:: SOURCE DATA ::
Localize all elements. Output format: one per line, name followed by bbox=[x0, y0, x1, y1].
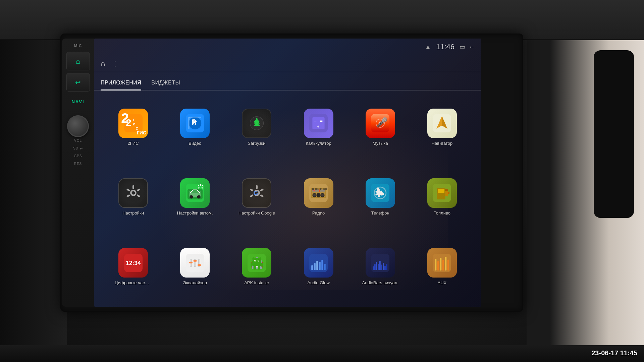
app-label-car-settings: Настройки автом. bbox=[177, 210, 213, 216]
svg-rect-123 bbox=[381, 264, 382, 270]
car-settings-svg bbox=[186, 184, 204, 202]
music-svg: 🎤 bbox=[371, 114, 389, 132]
svg-text:+: + bbox=[317, 124, 320, 129]
app-phone[interactable]: ✱ Телефон bbox=[351, 164, 410, 230]
svg-point-45 bbox=[197, 195, 200, 199]
app-label-apk: APK installer bbox=[244, 280, 269, 285]
svg-point-72 bbox=[313, 194, 316, 197]
main-screen: ▲ 11:46 ▭ ← ⌂ ⋮ ПРИЛОЖЕНИЯ ВИДЖЕТЫ 2 Г bbox=[94, 39, 481, 307]
app-audioglow[interactable]: Audio Glow bbox=[289, 234, 348, 300]
right-car-panel bbox=[527, 0, 644, 362]
app-icon-music: 🎤 bbox=[366, 109, 395, 138]
app-audiobars[interactable]: AudioBars визуал. bbox=[351, 234, 410, 300]
phone-svg: ✱ bbox=[371, 184, 389, 202]
app-navigator[interactable]: Навигатор bbox=[413, 94, 471, 160]
svg-rect-131 bbox=[442, 260, 444, 270]
svg-rect-91 bbox=[193, 260, 197, 262]
app-radio[interactable]: 88 90 92 94 96 98 100 102 104 106 108 Ра… bbox=[289, 164, 348, 230]
app-settings[interactable]: Настройки bbox=[104, 164, 162, 230]
svg-rect-90 bbox=[189, 262, 193, 263]
svg-rect-112 bbox=[321, 260, 323, 270]
tabs-bar: ПРИЛОЖЕНИЯ ВИДЖЕТЫ bbox=[94, 72, 481, 90]
svg-rect-125 bbox=[384, 265, 386, 270]
svg-text:−: − bbox=[314, 119, 317, 124]
app-label-navigator: Навигатор bbox=[432, 141, 452, 146]
tab-apps[interactable]: ПРИЛОЖЕНИЯ bbox=[101, 80, 141, 90]
app-label-google-settings: Настройки Google bbox=[238, 210, 275, 216]
settings-svg bbox=[124, 184, 143, 202]
svg-rect-68 bbox=[314, 190, 315, 191]
app-apk[interactable]: 🤖 APK installer bbox=[227, 234, 286, 300]
app-downloads[interactable]: Загрузки bbox=[227, 94, 286, 160]
svg-text:=: = bbox=[320, 119, 323, 123]
svg-point-44 bbox=[190, 195, 193, 199]
app-icon-settings bbox=[118, 178, 148, 208]
app-icon-clock: 12:34 bbox=[118, 248, 148, 278]
equalizer-svg bbox=[186, 254, 204, 272]
svg-text:12:34: 12:34 bbox=[126, 260, 141, 266]
app-clock[interactable]: 12:34 Цифровые часы Х.. bbox=[104, 234, 162, 300]
mic-label: MIC bbox=[74, 44, 82, 48]
app-label-clock: Цифровые часы Х.. bbox=[115, 280, 152, 285]
app-icon-audioglow bbox=[304, 248, 333, 278]
app-icon-car-settings bbox=[180, 178, 210, 208]
svg-rect-121 bbox=[378, 264, 379, 270]
svg-text:Г: Г bbox=[133, 118, 135, 122]
app-label-settings: Настройки bbox=[122, 210, 144, 216]
left-car-panel bbox=[0, 0, 67, 362]
app-label-phone: Телефон bbox=[371, 210, 389, 216]
home-button[interactable]: ⌂ bbox=[66, 52, 90, 70]
audioglow-svg bbox=[309, 254, 328, 272]
svg-rect-106 bbox=[258, 266, 260, 269]
app-label-video: Видео bbox=[189, 141, 201, 146]
app-label-aux: AUX bbox=[438, 280, 447, 285]
app-music[interactable]: 🎤 Музыка bbox=[351, 94, 410, 160]
svg-rect-83 bbox=[445, 189, 448, 191]
aux-svg bbox=[433, 254, 451, 272]
app-2gis[interactable]: 2 Г И С 2ГИС bbox=[104, 94, 162, 160]
svg-rect-111 bbox=[319, 262, 321, 270]
gps-label: GPS bbox=[74, 154, 82, 158]
svg-text:G: G bbox=[253, 190, 258, 197]
navi-button[interactable]: NAVI bbox=[66, 94, 90, 109]
fuel-svg bbox=[433, 184, 451, 202]
back-button[interactable]: ↩ bbox=[66, 73, 90, 92]
svg-rect-82 bbox=[445, 190, 448, 196]
app-fuel[interactable]: Топливо bbox=[413, 164, 471, 230]
app-label-equalizer: Эквалайзер bbox=[183, 280, 207, 285]
back-nav-icon: ← bbox=[469, 44, 475, 51]
app-aux[interactable]: AUX bbox=[413, 234, 471, 300]
app-equalizer[interactable]: Эквалайзер bbox=[166, 234, 224, 300]
volume-knob[interactable] bbox=[67, 115, 89, 137]
res-label: RES bbox=[74, 162, 82, 166]
dashboard-bottom bbox=[0, 345, 644, 362]
audiobars-svg bbox=[371, 254, 389, 272]
app-car-settings[interactable]: Настройки автом. bbox=[166, 164, 224, 230]
svg-rect-81 bbox=[438, 189, 444, 193]
app-calculator[interactable]: − = + Калькулятор bbox=[289, 94, 348, 160]
svg-rect-98 bbox=[252, 262, 262, 266]
home-nav-icon[interactable]: ⌂ bbox=[101, 59, 105, 68]
svg-rect-120 bbox=[376, 262, 377, 270]
svg-rect-122 bbox=[379, 261, 381, 270]
svg-rect-113 bbox=[324, 264, 326, 270]
status-bar: ▲ 11:46 ▭ ← bbox=[94, 39, 481, 55]
svg-rect-50 bbox=[200, 184, 201, 186]
menu-icon[interactable]: ⋮ bbox=[112, 60, 119, 68]
app-google-settings[interactable]: G Настройки Google bbox=[227, 164, 286, 230]
app-label-downloads: Загрузки bbox=[248, 141, 265, 146]
app-video[interactable]: 3 Видео bbox=[166, 94, 224, 160]
svg-point-53 bbox=[199, 186, 201, 188]
svg-rect-105 bbox=[253, 266, 256, 269]
svg-rect-75 bbox=[317, 193, 320, 198]
right-vent bbox=[594, 50, 634, 218]
svg-text:2: 2 bbox=[126, 117, 131, 128]
video-svg: 3 bbox=[186, 114, 204, 132]
tab-widgets[interactable]: ВИДЖЕТЫ bbox=[151, 80, 180, 90]
app-label-music: Музыка bbox=[373, 141, 388, 146]
svg-rect-104 bbox=[261, 262, 263, 267]
app-icon-equalizer bbox=[180, 248, 210, 278]
svg-rect-37 bbox=[132, 185, 134, 189]
svg-point-101 bbox=[255, 260, 256, 261]
svg-text:🎤: 🎤 bbox=[376, 117, 388, 128]
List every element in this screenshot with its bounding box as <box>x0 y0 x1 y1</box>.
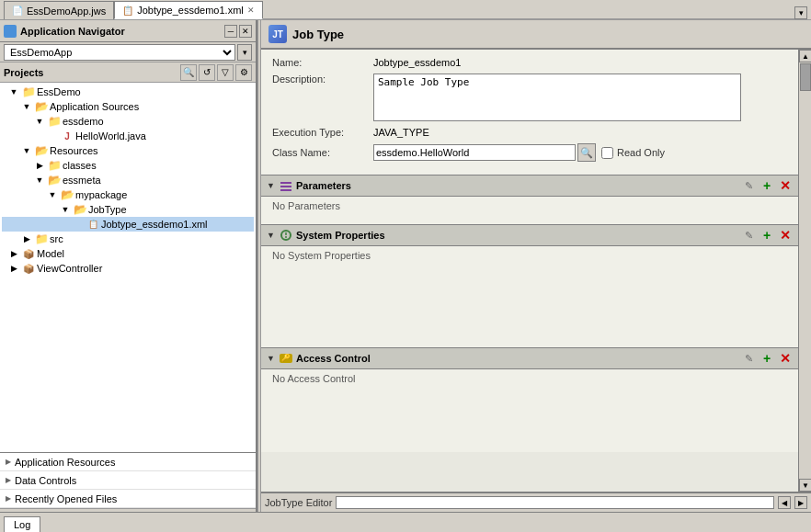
nav-minimize-button[interactable]: ─ <box>224 25 237 38</box>
recently-opened-label: Recently Opened Files <box>15 493 117 504</box>
tree-item-essdemo-pkg[interactable]: ▼ 📁 essdemo <box>2 114 254 129</box>
src-icon: 📁 <box>35 232 48 245</box>
parameters-delete-button[interactable]: ✕ <box>778 178 793 193</box>
app-sources-label: Application Sources <box>50 101 139 112</box>
viewcontroller-toggle[interactable]: ▶ <box>7 262 20 275</box>
job-type-header: JT Job Type <box>261 20 811 50</box>
parameters-add-button[interactable]: + <box>760 178 774 193</box>
jobtype-folder-icon: 📂 <box>74 203 86 216</box>
tab-jobtype-icon: 📋 <box>122 6 133 16</box>
system-props-icon <box>280 229 292 242</box>
recently-opened-section[interactable]: ▶ Recently Opened Files <box>0 490 256 508</box>
tree-item-app-sources[interactable]: ▼ 📂 Application Sources <box>2 99 254 114</box>
app-selector-dropdown[interactable]: EssDemoApp <box>4 44 235 61</box>
model-icon: 📦 <box>22 247 35 260</box>
resources-label: Resources <box>50 145 98 156</box>
app-sources-icon: 📂 <box>35 100 48 113</box>
model-toggle[interactable]: ▶ <box>7 247 20 260</box>
access-control-empty-text: No Access Control <box>272 373 355 384</box>
parameters-empty-text: No Parameters <box>272 200 340 211</box>
scroll-thumb[interactable] <box>800 63 811 91</box>
classes-toggle[interactable]: ▶ <box>33 159 46 172</box>
app-resources-section[interactable]: ▶ Application Resources <box>0 453 256 471</box>
log-tab[interactable]: Log <box>4 516 40 532</box>
app-sources-toggle[interactable]: ▼ <box>20 100 33 113</box>
data-controls-label: Data Controls <box>15 475 76 486</box>
access-control-toggle[interactable]: ▼ <box>267 354 276 363</box>
tree-item-mypackage[interactable]: ▼ 📂 mypackage <box>2 187 254 202</box>
essdemo-pkg-toggle[interactable]: ▼ <box>33 115 46 128</box>
more-options-button[interactable]: ⚙ <box>235 64 252 81</box>
tree-item-src[interactable]: ▶ 📁 src <box>2 232 254 246</box>
parameters-edit-button[interactable]: ✎ <box>741 178 756 193</box>
scroll-right-button[interactable]: ▶ <box>794 496 807 509</box>
access-control-edit-button[interactable]: ✎ <box>741 351 756 366</box>
scroll-left-button[interactable]: ◀ <box>778 496 791 509</box>
tab-essdemoapp[interactable]: 📄 EssDemoApp.jws <box>4 1 114 19</box>
jobtype-xml-label: Jobtype_essdemo1.xml <box>101 219 208 230</box>
tab-jobtype-label: Jobtype_essdemo1.xml <box>137 5 244 16</box>
data-controls-arrow: ▶ <box>6 476 11 484</box>
access-control-delete-button[interactable]: ✕ <box>778 351 793 366</box>
log-tab-label: Log <box>14 519 30 530</box>
log-tabs-bar: Log <box>0 512 811 532</box>
access-control-add-button[interactable]: + <box>760 351 774 366</box>
system-props-edit-button[interactable]: ✎ <box>741 228 756 243</box>
horizontal-scrollbar[interactable] <box>336 496 774 509</box>
search-project-button[interactable]: 🔍 <box>180 64 197 81</box>
app-selector-row: EssDemoApp ▾ <box>0 42 256 62</box>
essmeta-label: essmeta <box>63 175 101 186</box>
viewcontroller-label: ViewController <box>37 263 102 274</box>
tree-item-jobtype-xml[interactable]: 📋 Jobtype_essdemo1.xml <box>2 217 254 232</box>
scroll-track[interactable] <box>799 62 811 479</box>
right-scrollbar[interactable]: ▲ ▼ <box>798 50 811 492</box>
jobtype-folder-toggle[interactable]: ▼ <box>59 203 72 216</box>
src-toggle[interactable]: ▶ <box>20 232 33 245</box>
system-props-content: No System Properties <box>261 246 798 274</box>
tree-item-essdemo[interactable]: ▼ 📁 EssDemo <box>2 85 254 99</box>
data-controls-section[interactable]: ▶ Data Controls <box>0 471 256 490</box>
mypackage-toggle[interactable]: ▼ <box>46 188 59 201</box>
system-props-delete-button[interactable]: ✕ <box>778 228 793 243</box>
system-props-add-button[interactable]: + <box>760 228 774 243</box>
svg-rect-2 <box>280 189 291 191</box>
tree-item-helloworld[interactable]: J HelloWorld.java <box>2 129 254 143</box>
tree-item-model[interactable]: ▶ 📦 Model <box>2 246 254 261</box>
parameters-icon <box>280 179 292 192</box>
tab-menu-button[interactable]: ▾ <box>794 6 807 19</box>
read-only-checkbox[interactable] <box>601 147 613 159</box>
tree-item-viewcontroller[interactable]: ▶ 📦 ViewController <box>2 261 254 276</box>
tab-close-icon[interactable]: ✕ <box>247 6 255 15</box>
mypackage-label: mypackage <box>75 189 127 200</box>
tab-jobtype-xml[interactable]: 📋 Jobtype_essdemo1.xml ✕ <box>114 1 263 19</box>
class-name-input[interactable] <box>373 144 576 161</box>
tree-item-jobtype-folder[interactable]: ▼ 📂 JobType <box>2 202 254 217</box>
essdemo-pkg-label: essdemo <box>63 116 104 127</box>
key-icon: 🔑 <box>280 354 292 363</box>
app-selector-expand-button[interactable]: ▾ <box>237 44 252 61</box>
essmeta-toggle[interactable]: ▼ <box>33 174 46 187</box>
refresh-button[interactable]: ↺ <box>199 64 215 81</box>
filter-button[interactable]: ▽ <box>217 64 234 81</box>
spacer <box>261 274 798 347</box>
essdemo-icon: 📁 <box>22 85 35 98</box>
mypackage-icon: 📂 <box>61 188 74 201</box>
resources-toggle[interactable]: ▼ <box>20 144 33 157</box>
system-props-toggle[interactable]: ▼ <box>267 231 276 240</box>
tree-item-classes[interactable]: ▶ 📁 classes <box>2 158 254 173</box>
description-textarea[interactable]: Sample Job Type <box>373 74 741 121</box>
system-props-empty-text: No System Properties <box>272 250 371 261</box>
class-name-label: Class Name: <box>272 147 373 158</box>
app-navigator-title: Application Navigator <box>20 26 125 37</box>
tree-item-resources[interactable]: ▼ 📂 Resources <box>2 143 254 158</box>
access-control-icon: 🔑 <box>280 352 292 365</box>
tree-item-essmeta[interactable]: ▼ 📂 essmeta <box>2 173 254 187</box>
scroll-up-button[interactable]: ▲ <box>799 50 811 62</box>
scroll-down-button[interactable]: ▼ <box>799 479 811 492</box>
parameters-toggle[interactable]: ▼ <box>267 181 276 190</box>
app-navigator-icon <box>4 25 17 38</box>
bottom-spacer <box>261 397 798 452</box>
nav-close-button[interactable]: ✕ <box>239 25 252 38</box>
essdemo-toggle[interactable]: ▼ <box>7 85 20 98</box>
class-name-search-button[interactable]: 🔍 <box>577 143 596 162</box>
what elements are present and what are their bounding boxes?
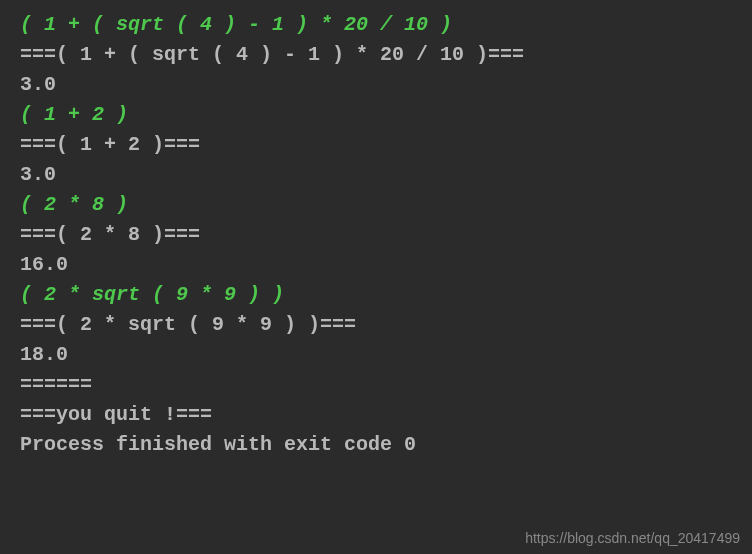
- input-line: ( 2 * 8 ): [20, 190, 732, 220]
- result-line: 3.0: [20, 70, 732, 100]
- result-line: 18.0: [20, 340, 732, 370]
- quit-line: ===you quit !===: [20, 400, 732, 430]
- input-line: ( 2 * sqrt ( 9 * 9 ) ): [20, 280, 732, 310]
- echo-line: ===( 1 + 2 )===: [20, 130, 732, 160]
- input-line: ( 1 + 2 ): [20, 100, 732, 130]
- echo-line: ===( 1 + ( sqrt ( 4 ) - 1 ) * 20 / 10 )=…: [20, 40, 732, 70]
- result-line: 3.0: [20, 160, 732, 190]
- result-line: 16.0: [20, 250, 732, 280]
- exit-line: Process finished with exit code 0: [20, 430, 732, 460]
- echo-line: ===( 2 * 8 )===: [20, 220, 732, 250]
- input-line: ( 1 + ( sqrt ( 4 ) - 1 ) * 20 / 10 ): [20, 10, 732, 40]
- watermark: https://blog.csdn.net/qq_20417499: [525, 530, 740, 546]
- separator-line: ======: [20, 370, 732, 400]
- echo-line: ===( 2 * sqrt ( 9 * 9 ) )===: [20, 310, 732, 340]
- terminal-output: ( 1 + ( sqrt ( 4 ) - 1 ) * 20 / 10 ) ===…: [20, 10, 732, 460]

:: ACTIVITY ::
Scan the material for lines with the word "video". Reply with how many there are, number only.

:: OUTPUT ::
3